(Data items)
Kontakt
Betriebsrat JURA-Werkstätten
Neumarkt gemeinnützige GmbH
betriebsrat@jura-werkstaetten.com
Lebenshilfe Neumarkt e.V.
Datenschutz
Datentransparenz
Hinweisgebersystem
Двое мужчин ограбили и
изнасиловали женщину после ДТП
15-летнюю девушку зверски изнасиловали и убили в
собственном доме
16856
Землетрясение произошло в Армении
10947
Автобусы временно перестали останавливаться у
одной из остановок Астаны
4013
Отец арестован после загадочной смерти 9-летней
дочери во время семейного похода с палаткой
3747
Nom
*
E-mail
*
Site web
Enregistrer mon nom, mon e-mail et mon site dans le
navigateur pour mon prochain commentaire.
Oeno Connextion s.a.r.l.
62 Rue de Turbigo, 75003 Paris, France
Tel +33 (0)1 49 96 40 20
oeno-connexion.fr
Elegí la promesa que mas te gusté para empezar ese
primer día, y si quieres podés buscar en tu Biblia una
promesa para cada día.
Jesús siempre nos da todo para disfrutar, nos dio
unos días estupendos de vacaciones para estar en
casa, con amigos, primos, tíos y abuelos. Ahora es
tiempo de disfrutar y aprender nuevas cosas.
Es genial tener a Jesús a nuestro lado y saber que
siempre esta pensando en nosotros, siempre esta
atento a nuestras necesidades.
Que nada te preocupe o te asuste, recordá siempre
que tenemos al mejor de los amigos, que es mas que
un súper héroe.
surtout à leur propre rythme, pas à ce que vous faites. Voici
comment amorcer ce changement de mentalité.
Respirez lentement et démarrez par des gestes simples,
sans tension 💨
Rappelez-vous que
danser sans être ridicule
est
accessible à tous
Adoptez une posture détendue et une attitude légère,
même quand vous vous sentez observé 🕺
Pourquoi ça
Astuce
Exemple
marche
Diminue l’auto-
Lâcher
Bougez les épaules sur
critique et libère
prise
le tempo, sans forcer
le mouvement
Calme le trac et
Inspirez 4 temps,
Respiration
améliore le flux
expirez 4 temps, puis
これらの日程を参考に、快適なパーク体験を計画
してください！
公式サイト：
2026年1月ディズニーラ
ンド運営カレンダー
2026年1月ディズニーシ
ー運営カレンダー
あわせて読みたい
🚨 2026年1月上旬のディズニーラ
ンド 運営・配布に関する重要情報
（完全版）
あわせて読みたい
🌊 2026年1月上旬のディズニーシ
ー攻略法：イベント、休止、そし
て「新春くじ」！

Work task:
Keeping every line exactly as it is, retype the entries shown above.

Exercise answer:
Kontakt
Betriebsrat JURA-Werkstätten
Neumarkt gemeinnützige GmbH
betriebsrat@jura-werkstaetten.com
Lebenshilfe Neumarkt e.V.
Datenschutz
Datentransparenz
Hinweisgebersystem
Двое мужчин ограбили и
изнасиловали женщину после ДТП
15-летнюю девушку зверски изнасиловали и убили в
собственном доме
16856
Землетрясение произошло в Армении
10947
Автобусы временно перестали останавливаться у
одной из остановок Астаны
4013
Отец арестован после загадочной смерти 9-летней
дочери во время семейного похода с палаткой
3747
Nom
*
E-mail
*
Site web
Enregistrer mon nom, mon e-mail et mon site dans le
navigateur pour mon prochain commentaire.
Oeno Connextion s.a.r.l.
62 Rue de Turbigo, 75003 Paris, France
Tel +33 (0)1 49 96 40 20
oeno-connexion.fr
Elegí la promesa que mas te gusté para empezar ese
primer día, y si quieres podés buscar en tu Biblia una
promesa para cada día.
Jesús siempre nos da todo para disfrutar, nos dio
unos días estupendos de vacaciones para estar en
casa, con amigos, primos, tíos y abuelos. Ahora es
tiempo de disfrutar y aprender nuevas cosas.
Es genial tener a Jesús a nuestro lado y saber que
siempre esta pensando en nosotros, siempre esta
atento a nuestras necesidades.
Que nada te preocupe o te asuste, recordá siempre
que tenemos al mejor de los amigos, que es mas que
un súper héroe.
surtout à leur propre rythme, pas à ce que vous faites. Voici
comment amorcer ce changement de mentalité.
Respirez lentement et démarrez par des gestes simples,
sans tension 💨
Rappelez-vous que
danser sans être ridicule
est
accessible à tous
Adoptez une posture détendue et une attitude légère,
même quand vous vous sentez observé 🕺
Pourquoi ça
Astuce
Exemple
marche
Diminue l’auto-
Lâcher
Bougez les épaules sur
critique et libère
prise
le tempo, sans forcer
le mouvement
Calme le trac et
Inspirez 4 temps,
Respiration
améliore le flux
expirez 4 temps, puis
これらの日程を参考に、快適なパーク体験を計画
してください！
公式サイト：
2026年1月ディズニーラ
ンド運営カレンダー
2026年1月ディズニーシ
ー運営カレンダー
あわせて読みたい
🚨 2026年1月上旬のディズニーラ
ンド 運営・配布に関する重要情報
（完全版）
あわせて読みたい
🌊 2026年1月上旬のディズニーシ
ー攻略法：イベント、休止、そし
て「新春くじ」！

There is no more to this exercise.